Adnir Andrade, 23 anos, natural de Guarapuava, lançou recentemente a primeira parte da obra Herathor. Baseada em uma história para RPG que ele criou, a saga conta com a participação de várias pessoas, tanto como inspiração quanto para a avaliação do livro. De acordo com ele, foram quase dois anos escrevendo, com muita persistência e o apoio fundamental da sua família, namorada e amigos.

Desde pequeno, Adnir é apaixonado por literatura e sempre foi incentivado a ler. “Quando podia, eu estava escrevendo alguma história.
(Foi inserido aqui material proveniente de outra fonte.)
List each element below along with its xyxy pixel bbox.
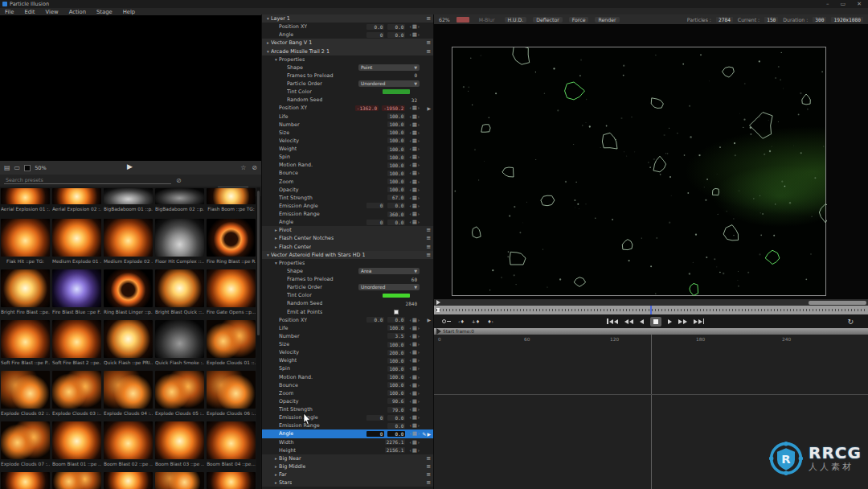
property-row-position-xy[interactable]: Position XY0.00.0‹▦› [262,23,433,31]
stepper-right-icon[interactable]: › [418,366,420,371]
value-stepper[interactable]: ‹▦› [409,31,420,38]
stepper-right-icon[interactable]: › [418,162,420,167]
stepper-grid-icon[interactable]: ▦ [412,154,417,160]
menu-file[interactable]: File [5,9,14,15]
property-row-shape[interactable]: ShapeArea▼ [262,267,433,275]
value-stepper[interactable]: ‹▦› [409,325,420,331]
stepper-right-icon[interactable]: › [418,203,420,208]
property-row-arcade-missile-trail-2-1[interactable]: ▾Arcade Missile Trail 2 1≡ [262,47,433,55]
value-field[interactable]: 0 [360,72,420,78]
value-stepper[interactable]: ‹▦› [409,447,420,454]
value-stepper[interactable]: ‹▦› [409,357,420,364]
stepper-left-icon[interactable]: ‹ [409,350,411,355]
value-field[interactable]: 0 [366,415,384,421]
value-stepper[interactable]: ‹▦› [409,390,420,397]
dropdown-particle-order[interactable]: Unordered▼ [358,284,420,290]
property-row-vector-asteroid-field-with-stars-hd-1[interactable]: ▾Vector Asteroid Field with Stars HD 1≡ [262,251,433,259]
caret-right-icon[interactable]: ▸ [273,456,279,461]
stepper-right-icon[interactable]: › [418,391,420,396]
stepper-grid-icon[interactable]: ▦ [412,398,417,405]
stepper-right-icon[interactable]: › [418,171,420,175]
property-row-pivot[interactable]: ▸Pivot≡ [262,226,433,234]
stepper-grid-icon[interactable]: ▦ [412,447,417,454]
preset-thumbnail[interactable]: Explode Clouds 06 :... [207,371,256,418]
stepper-right-icon[interactable]: › [418,407,420,412]
caret-down-icon[interactable]: ▾ [265,253,271,257]
list-icon[interactable]: ▤ [4,164,10,171]
loop-icon[interactable]: ↻ [847,318,854,326]
emitter-menu-icon[interactable]: ≡ [426,252,431,258]
preset-thumbnail[interactable]: Quick Flash Smoke :... [155,320,204,368]
preset-thumbnail[interactable] [52,472,101,489]
library-scrollbar[interactable] [256,187,260,489]
stepper-grid-icon[interactable]: ▦ [412,365,417,372]
jump-end-button[interactable] [694,318,705,324]
property-row-frames-to-preload[interactable]: Frames to Preload0 [262,72,433,80]
value-field[interactable]: 360.0 [387,212,405,217]
property-row-motion-rand-[interactable]: Motion Rand.100.0‹▦› [262,161,433,169]
preset-thumbnail[interactable]: BigBadaboom 02 ::p... [155,188,204,214]
frame-ruler[interactable] [434,306,868,314]
toolbar-button-render[interactable]: Render [595,17,619,23]
stepper-left-icon[interactable]: ‹ [409,399,411,404]
value-stepper[interactable]: ‹▦› [409,349,420,355]
graph-play-icon[interactable]: ▶ [427,105,431,111]
preset-thumbnail[interactable] [155,472,204,489]
property-row-stars[interactable]: ▸Stars≡ [262,479,433,487]
property-row-tint-strength[interactable]: Tint Strength67.0‹▦› [262,194,433,202]
value-stepper[interactable]: ‹▦› [409,211,420,217]
property-row-spin[interactable]: Spin100.0‹▦› [262,364,433,372]
stepper-left-icon[interactable]: ‹ [409,171,411,175]
property-row-bounce[interactable]: Bounce100.0‹▦› [262,169,433,177]
stepper-left-icon[interactable]: ‹ [409,423,411,428]
toolbar-button-hud[interactable]: H.U.D. [505,17,527,23]
emitter-menu-icon[interactable]: ≡ [426,227,431,233]
stepper-left-icon[interactable]: ‹ [409,366,411,371]
property-row-emission-range[interactable]: Emission Range0.0‹▦› [262,421,433,429]
stepper-left-icon[interactable]: ‹ [409,440,411,445]
value-field[interactable]: 0.0 [366,24,384,30]
prev-keyframe-icon[interactable]: ‹♦ [458,318,465,324]
stepper-left-icon[interactable]: ‹ [409,391,411,396]
value-field[interactable]: 100.0 [387,179,405,184]
preset-thumbnail[interactable]: Explode Clouds 02 ::... [1,371,50,418]
stepper-left-icon[interactable]: ‹ [409,114,411,119]
emitter-track-bar[interactable]: Start frame:0 [434,328,868,335]
property-row-opacity[interactable]: Opacity90.6‹▦› [262,397,433,405]
value-stepper[interactable]: ‹▦› [409,219,420,225]
preset-thumbnail[interactable]: Boom Blast 03 ::pe ... [155,421,204,469]
preset-thumbnail[interactable]: Soft Fire Blast 2 ::pe... [52,320,101,368]
value-field[interactable]: 100.0 [387,374,405,380]
stepper-left-icon[interactable]: ‹ [409,179,411,184]
value-field[interactable]: 100.0 [387,171,405,176]
property-row-big-near[interactable]: ▸Big Near≡ [262,454,433,462]
property-row-emission-range[interactable]: Emission Range360.0‹▦› [262,210,433,218]
value-field[interactable]: 0.0 [387,220,405,225]
value-field[interactable]: 0 [366,203,384,208]
color-swatch[interactable] [383,89,410,94]
preset-thumbnail[interactable]: Explode Clouds 01 ::... [207,320,256,368]
preset-thumbnail[interactable]: Medium Explode 01 ... [52,219,101,266]
star-icon[interactable]: ☆ [240,164,246,171]
value-field[interactable]: -1950.2 [382,105,405,111]
caret-right-icon[interactable]: ▸ [273,464,279,469]
preset-thumbnail[interactable]: Flak Hit ::pe TG: [1,219,50,266]
caret-right-icon[interactable]: ▸ [265,40,271,45]
stepper-grid-icon[interactable]: ▦ [412,439,417,446]
value-stepper[interactable]: ‹▦› [409,203,420,209]
stepper-grid-icon[interactable]: ▦ [412,195,417,201]
value-field[interactable]: -1362.0 [355,105,379,111]
stepper-right-icon[interactable]: › [418,375,420,380]
preset-thumbnail[interactable] [104,472,153,489]
stepper-grid-icon[interactable]: ▦ [412,162,417,168]
preset-thumbnail[interactable]: Explode Clouds 07 :... [1,421,50,469]
stepper-right-icon[interactable]: › [418,334,420,339]
value-field[interactable]: 0.0 [387,431,405,437]
value-field[interactable]: 67.0 [387,195,405,200]
stepper-grid-icon[interactable]: ▦ [412,430,417,437]
stepper-left-icon[interactable]: ‹ [409,146,411,151]
preset-thumbnail[interactable]: Flash Boom ::pe TG: [207,188,256,214]
stepper-grid-icon[interactable]: ▦ [412,325,417,331]
preset-thumbnail[interactable]: Boom Blast 02 ::pe ... [104,421,153,469]
value-field[interactable]: 100.0 [387,154,405,160]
Coisas de criança, na época, misturando universos de desenhos, jogos e livros. Minha porta de entrada para a fantasia foi com o livro de J.K. Rowling, Harry Potter. A partir disso, conheci vários outros, até o momento que eu mesmo decidi me aventurar na fantasia. Tive muita influência da melhor escritora do mundo, Agatha Christie, que me inspirou a criar histórias imprevisíveis”, contou.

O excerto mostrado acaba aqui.